Executive coaches Jed Niederer and Germaine Porché discuss how organizations also can benefit from having coaches and what you can contribute as a coach. Niederer and Porché provide kernels of wisdom and a variety of coaching tips amid a more than plentiful array of charts, graphs and models. They tell coaches how to help people and their organizations succeed by working with activities already in place “that drive high performance” and countering “those...that dampen it.” Though the book could be better organized, it’s well informed and good hearted. Organizations and coaches will find beneficial counsel here. getAbstract recommends this commonsense manual to coaches, consultants, their clients, and organizational leaders who plan to use coaches or consultants.
Author Jed Niederer once took flying lessons.
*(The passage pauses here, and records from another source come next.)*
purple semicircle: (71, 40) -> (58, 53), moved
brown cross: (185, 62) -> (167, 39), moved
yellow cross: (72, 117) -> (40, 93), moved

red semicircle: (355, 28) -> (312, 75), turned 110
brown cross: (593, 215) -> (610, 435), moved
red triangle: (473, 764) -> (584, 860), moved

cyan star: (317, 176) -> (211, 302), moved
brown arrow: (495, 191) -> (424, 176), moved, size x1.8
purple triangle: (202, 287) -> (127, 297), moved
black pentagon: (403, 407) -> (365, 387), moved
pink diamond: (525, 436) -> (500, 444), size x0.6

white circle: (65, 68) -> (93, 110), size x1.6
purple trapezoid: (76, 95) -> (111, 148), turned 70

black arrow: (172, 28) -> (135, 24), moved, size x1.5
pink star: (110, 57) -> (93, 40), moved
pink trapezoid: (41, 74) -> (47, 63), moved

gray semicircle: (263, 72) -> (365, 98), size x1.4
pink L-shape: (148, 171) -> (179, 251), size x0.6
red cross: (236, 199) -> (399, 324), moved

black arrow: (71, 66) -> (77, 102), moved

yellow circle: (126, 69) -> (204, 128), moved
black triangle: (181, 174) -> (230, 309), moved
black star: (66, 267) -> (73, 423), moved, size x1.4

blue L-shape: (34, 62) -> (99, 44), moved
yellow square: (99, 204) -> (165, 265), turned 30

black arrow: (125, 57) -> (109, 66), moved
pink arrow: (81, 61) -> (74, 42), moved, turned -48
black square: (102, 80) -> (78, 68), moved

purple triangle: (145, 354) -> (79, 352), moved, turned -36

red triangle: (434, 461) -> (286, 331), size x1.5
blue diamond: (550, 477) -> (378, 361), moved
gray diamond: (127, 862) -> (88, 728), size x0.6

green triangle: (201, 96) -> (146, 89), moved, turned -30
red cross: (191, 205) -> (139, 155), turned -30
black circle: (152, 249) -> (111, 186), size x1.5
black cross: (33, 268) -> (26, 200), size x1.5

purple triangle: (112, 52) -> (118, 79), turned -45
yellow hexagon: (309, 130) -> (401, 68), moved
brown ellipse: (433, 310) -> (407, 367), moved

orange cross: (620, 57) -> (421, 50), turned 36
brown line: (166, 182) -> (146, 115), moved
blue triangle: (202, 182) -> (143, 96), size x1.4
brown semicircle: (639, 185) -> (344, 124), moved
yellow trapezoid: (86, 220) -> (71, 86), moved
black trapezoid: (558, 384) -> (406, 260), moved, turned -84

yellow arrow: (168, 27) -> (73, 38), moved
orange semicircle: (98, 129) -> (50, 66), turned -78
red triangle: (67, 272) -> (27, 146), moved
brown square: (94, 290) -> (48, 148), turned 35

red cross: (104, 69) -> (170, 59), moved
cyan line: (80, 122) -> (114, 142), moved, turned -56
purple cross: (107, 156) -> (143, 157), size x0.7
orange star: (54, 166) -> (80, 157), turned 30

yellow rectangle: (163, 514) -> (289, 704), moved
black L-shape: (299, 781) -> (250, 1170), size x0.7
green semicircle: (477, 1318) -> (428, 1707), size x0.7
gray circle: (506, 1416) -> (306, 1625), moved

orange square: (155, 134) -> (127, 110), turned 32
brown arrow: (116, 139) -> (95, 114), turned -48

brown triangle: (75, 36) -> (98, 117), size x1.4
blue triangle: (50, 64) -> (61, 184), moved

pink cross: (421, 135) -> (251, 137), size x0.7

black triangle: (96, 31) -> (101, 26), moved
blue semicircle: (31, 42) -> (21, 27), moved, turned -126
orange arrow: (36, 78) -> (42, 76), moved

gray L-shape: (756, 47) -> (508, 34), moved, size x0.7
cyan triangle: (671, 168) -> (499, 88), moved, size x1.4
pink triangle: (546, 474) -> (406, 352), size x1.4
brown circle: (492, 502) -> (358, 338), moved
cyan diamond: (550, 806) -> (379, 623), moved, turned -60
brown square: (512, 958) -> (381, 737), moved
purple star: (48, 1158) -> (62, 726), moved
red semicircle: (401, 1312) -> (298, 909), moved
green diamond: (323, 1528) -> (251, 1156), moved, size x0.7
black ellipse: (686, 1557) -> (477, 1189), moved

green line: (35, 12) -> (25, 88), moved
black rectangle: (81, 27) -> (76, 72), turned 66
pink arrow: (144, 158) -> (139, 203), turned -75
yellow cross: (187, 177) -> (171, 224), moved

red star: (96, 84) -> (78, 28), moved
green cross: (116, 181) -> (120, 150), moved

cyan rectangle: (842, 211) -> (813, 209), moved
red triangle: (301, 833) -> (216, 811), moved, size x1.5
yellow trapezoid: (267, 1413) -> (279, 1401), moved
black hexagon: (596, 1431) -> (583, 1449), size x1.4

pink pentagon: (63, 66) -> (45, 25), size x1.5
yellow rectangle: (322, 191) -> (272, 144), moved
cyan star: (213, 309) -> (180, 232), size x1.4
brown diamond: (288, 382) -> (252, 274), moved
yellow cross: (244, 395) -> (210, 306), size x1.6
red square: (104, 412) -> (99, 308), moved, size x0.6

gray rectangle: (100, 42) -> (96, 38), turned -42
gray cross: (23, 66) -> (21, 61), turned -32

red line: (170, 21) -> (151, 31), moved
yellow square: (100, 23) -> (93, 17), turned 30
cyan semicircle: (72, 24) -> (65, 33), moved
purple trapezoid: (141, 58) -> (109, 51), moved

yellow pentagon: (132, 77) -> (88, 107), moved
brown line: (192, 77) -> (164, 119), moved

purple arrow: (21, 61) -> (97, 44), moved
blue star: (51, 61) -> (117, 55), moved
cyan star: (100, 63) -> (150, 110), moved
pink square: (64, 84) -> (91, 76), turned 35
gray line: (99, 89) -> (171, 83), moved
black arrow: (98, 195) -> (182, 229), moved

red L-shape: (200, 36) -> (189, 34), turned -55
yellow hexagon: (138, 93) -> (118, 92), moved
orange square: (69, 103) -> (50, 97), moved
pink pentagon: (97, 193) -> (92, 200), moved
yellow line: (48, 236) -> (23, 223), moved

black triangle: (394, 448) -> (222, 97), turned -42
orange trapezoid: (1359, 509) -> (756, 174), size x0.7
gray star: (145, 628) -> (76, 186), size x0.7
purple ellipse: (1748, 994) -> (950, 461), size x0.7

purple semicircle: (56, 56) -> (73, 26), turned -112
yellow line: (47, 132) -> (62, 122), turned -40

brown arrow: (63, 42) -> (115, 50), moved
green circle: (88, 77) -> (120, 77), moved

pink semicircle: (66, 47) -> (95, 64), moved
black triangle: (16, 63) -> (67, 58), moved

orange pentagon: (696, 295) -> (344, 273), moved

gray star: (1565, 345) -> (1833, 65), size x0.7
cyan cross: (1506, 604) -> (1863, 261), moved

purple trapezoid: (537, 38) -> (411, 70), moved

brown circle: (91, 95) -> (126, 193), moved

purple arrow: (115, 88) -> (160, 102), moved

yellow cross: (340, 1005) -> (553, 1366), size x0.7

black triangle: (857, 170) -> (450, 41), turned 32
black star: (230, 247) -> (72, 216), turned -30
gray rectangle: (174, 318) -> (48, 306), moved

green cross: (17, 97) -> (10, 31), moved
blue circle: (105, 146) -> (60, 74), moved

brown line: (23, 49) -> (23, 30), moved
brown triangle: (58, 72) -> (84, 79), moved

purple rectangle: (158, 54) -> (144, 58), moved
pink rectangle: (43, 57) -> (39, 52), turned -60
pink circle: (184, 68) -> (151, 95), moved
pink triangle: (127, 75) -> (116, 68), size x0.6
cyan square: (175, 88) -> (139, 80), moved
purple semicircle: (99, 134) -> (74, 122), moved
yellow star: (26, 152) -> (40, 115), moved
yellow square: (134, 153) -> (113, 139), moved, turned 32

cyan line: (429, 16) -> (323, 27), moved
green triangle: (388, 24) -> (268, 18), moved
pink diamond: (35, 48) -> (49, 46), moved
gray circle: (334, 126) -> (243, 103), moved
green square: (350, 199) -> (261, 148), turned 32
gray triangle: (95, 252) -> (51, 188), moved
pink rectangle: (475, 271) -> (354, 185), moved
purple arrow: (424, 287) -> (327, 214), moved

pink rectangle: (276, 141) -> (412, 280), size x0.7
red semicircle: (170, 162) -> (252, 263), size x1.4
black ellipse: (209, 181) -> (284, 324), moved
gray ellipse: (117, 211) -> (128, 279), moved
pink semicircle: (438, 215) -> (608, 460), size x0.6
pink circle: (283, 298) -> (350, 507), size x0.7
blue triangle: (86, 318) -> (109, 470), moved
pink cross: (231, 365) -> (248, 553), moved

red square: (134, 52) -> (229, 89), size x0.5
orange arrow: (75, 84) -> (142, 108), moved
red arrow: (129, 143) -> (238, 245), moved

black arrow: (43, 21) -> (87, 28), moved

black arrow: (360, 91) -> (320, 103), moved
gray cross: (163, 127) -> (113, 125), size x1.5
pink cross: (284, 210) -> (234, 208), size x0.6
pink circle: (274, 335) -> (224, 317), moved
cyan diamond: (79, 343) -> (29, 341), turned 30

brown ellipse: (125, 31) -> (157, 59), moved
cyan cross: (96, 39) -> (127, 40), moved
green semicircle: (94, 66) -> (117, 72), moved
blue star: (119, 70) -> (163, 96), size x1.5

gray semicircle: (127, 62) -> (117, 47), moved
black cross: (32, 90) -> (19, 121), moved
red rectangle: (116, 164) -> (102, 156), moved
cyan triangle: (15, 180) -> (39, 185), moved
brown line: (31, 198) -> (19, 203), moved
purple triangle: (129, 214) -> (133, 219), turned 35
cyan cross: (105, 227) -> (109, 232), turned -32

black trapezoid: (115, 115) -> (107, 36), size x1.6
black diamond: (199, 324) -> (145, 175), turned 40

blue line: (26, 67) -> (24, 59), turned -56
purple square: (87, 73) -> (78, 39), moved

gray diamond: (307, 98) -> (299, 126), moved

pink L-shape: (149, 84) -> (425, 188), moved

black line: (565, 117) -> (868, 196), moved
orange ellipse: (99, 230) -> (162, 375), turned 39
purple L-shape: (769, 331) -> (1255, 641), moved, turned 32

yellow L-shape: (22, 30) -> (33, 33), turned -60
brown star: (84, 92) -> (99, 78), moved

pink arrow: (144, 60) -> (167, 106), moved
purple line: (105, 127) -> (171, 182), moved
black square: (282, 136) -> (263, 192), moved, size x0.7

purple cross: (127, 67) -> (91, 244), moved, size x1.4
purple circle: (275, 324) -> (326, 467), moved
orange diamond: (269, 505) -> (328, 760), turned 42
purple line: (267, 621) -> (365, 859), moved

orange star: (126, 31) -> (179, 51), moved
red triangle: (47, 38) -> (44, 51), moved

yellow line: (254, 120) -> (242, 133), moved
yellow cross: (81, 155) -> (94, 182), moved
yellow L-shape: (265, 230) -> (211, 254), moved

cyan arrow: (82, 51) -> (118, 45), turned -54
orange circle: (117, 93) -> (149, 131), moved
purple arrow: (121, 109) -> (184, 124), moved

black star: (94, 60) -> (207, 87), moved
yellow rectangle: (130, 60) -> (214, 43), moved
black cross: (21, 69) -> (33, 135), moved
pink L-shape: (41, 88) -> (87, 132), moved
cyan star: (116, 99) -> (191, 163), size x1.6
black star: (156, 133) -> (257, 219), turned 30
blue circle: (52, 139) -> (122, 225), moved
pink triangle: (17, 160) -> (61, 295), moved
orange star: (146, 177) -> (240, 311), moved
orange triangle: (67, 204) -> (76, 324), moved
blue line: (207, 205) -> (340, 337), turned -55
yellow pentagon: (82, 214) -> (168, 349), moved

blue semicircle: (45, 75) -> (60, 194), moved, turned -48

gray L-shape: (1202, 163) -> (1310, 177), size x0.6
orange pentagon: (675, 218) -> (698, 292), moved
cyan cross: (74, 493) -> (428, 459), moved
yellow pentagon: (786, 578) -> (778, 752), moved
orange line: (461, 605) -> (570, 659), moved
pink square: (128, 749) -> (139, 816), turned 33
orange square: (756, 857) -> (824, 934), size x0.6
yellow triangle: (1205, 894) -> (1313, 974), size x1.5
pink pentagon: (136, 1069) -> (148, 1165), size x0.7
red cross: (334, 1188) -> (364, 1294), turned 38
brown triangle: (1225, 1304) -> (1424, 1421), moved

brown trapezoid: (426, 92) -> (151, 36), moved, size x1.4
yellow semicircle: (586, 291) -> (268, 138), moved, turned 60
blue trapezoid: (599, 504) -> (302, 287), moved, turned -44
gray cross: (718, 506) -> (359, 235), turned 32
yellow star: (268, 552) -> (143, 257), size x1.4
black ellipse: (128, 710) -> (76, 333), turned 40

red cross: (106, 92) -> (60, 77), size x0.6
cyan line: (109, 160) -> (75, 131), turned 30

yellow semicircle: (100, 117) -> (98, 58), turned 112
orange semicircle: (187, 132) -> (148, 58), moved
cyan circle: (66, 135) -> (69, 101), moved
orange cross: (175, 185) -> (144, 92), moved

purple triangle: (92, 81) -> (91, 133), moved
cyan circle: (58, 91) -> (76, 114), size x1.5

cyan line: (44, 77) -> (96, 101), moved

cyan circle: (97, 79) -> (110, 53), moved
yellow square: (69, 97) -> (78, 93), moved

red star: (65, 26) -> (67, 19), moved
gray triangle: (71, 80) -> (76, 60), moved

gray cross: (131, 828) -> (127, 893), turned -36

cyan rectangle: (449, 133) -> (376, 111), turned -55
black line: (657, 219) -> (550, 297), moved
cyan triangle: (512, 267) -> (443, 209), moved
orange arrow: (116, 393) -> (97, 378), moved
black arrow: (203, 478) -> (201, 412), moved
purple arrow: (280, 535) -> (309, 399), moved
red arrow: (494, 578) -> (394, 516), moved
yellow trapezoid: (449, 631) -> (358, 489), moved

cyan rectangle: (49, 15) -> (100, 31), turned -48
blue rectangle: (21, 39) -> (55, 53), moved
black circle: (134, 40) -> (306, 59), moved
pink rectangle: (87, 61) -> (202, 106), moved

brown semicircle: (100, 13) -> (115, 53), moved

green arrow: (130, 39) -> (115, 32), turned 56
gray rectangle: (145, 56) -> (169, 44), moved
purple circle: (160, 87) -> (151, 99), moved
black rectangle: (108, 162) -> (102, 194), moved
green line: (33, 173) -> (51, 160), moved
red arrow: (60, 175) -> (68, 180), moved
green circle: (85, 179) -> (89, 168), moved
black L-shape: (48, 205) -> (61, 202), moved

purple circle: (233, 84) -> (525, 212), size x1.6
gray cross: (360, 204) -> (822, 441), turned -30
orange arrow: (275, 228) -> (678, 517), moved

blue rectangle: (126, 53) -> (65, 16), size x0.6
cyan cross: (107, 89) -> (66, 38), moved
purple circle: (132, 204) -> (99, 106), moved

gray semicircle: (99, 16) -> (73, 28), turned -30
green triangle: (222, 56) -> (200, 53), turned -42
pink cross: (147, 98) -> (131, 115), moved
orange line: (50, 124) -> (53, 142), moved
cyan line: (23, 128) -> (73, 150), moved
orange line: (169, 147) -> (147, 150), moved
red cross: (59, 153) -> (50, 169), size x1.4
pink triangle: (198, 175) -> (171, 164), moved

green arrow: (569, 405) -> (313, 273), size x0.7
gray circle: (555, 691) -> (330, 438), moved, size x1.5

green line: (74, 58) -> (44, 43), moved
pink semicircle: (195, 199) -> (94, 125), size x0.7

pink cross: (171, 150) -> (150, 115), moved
His first flight instructor, Eric, became frustrated with him after a few sessions and kept taking command of the controls in midair. Eric felt that Jed couldn’t control the plane and wouldn’t be ready for a solo flight anytime soon. The air school assigned a different flight instructor. Ed didn’t rush Jed through working the airplane’s controls – as Eric had. Ed let Jed take off and land the plane on his own. When they landed, Ed told him, “It’s about time you soloed.” Jed thus went from being a problem student to being a confident new pilot in the span of a one-hour lesson because his new coach believed in him and allowed him to demonstrate that he could fly the plane.
Coaches and their clients derive more from sessions if they listen well to each other. Listening, a frequently overlooked skill, differs from hearing. Your ability to listen often depends on your audience and subject. You listen to your boss differently than to your spouse, children or a complete stranger. To improve your listening, pay attention and practice “active listening.”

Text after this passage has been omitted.